An Assembly candidate has called for the Regulation and Quality Improvement Authority (RQIA) to go further in efforts to improve their inspection approach.
Alliance Party representative Stewart Dickson was responding to news of a public consultation launched by the regulatory body.
Mr Dickson had previously alleged failings in the RQIA’s inspection process in relation to Carrickfergus nursing home, Cherry Tree House.
One proposed changeby RQIA is to present a summary of the inspection results on the front cover of their reports, enabling readers to see key findings from each inspection “at a glance”.
“I welcome RQIA’s movement towards plain English summarising the outcomes of their reports, which can often be difficult to read and technical in nature,” Mr Dickson said. “However, this is only a drop in the ocean in dealing with the problems that RQIA continues to suffer.

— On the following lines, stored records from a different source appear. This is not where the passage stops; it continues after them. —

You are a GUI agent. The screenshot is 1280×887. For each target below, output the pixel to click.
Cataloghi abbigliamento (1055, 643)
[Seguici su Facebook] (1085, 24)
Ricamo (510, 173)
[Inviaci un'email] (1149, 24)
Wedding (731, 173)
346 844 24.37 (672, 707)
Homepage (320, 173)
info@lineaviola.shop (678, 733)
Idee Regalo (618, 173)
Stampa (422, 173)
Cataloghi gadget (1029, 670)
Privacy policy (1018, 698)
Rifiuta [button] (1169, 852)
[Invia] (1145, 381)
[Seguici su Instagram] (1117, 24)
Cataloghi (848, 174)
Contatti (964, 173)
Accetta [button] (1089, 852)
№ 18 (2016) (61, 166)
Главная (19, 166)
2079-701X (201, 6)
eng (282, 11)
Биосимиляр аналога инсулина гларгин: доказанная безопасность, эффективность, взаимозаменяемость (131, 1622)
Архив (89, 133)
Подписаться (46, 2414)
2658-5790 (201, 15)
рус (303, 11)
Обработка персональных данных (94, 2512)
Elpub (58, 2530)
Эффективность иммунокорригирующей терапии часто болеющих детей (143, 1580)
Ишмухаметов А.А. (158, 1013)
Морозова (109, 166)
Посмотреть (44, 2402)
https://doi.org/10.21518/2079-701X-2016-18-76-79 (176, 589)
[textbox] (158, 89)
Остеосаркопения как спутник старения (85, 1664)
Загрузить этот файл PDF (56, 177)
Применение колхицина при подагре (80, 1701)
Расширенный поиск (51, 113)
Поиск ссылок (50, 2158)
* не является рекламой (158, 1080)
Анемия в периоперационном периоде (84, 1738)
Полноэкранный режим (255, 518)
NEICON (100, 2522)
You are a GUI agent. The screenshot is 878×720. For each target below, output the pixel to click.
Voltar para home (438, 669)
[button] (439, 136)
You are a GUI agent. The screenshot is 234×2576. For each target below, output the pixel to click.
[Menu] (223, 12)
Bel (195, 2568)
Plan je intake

He claimed: “I have seen official reports that describe nursing homes as ‘unsatisfactory’ and ‘requiring improvement’, but the RQIA fails to follow up on these to ensure improvement.
“The proposed changes to reports will do little to improve care, if the RQIA is not prepared to actually take action after discovering unsatisfactory conditions.
“I note that the Department of Health is undertaking a full review of the workings of RQIA, and hope that in the future we can have a social care regulator fit for purpose, with the powers and confidence to protect those in care.”
The proposed changes are part of a programme of continuous improvement, according to RQIA chief executive, Glenn Houston. “At some stage in their lives, most people across Northern Ireland will use, or will have a family member who uses, one of these health and social care services,” he said.
“For the past year, in our inspections we have assessed whether care in these services is safe, effective and compassionate. During 2016, RQIA proposes to build on this approach to include examination of the quality of leadership within services.”
The consultation is available at www.rqia.org.uk and will continue until the end of April 2016.